-------- Data shown
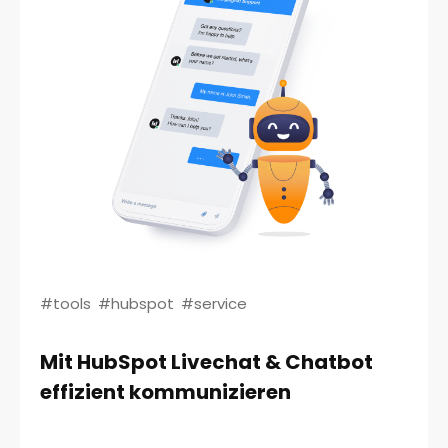
#tools
#hubspot
#service
Mit HubSpot Livechat & Chatbot
effizient kommunizieren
----------------
▸ **How to complete this task**:
Repeat the listing exactly; do not print any picture.

▸ **Written answer**:
#tools
#hubspot
#service
Mit HubSpot Livechat & Chatbot
effizient kommunizieren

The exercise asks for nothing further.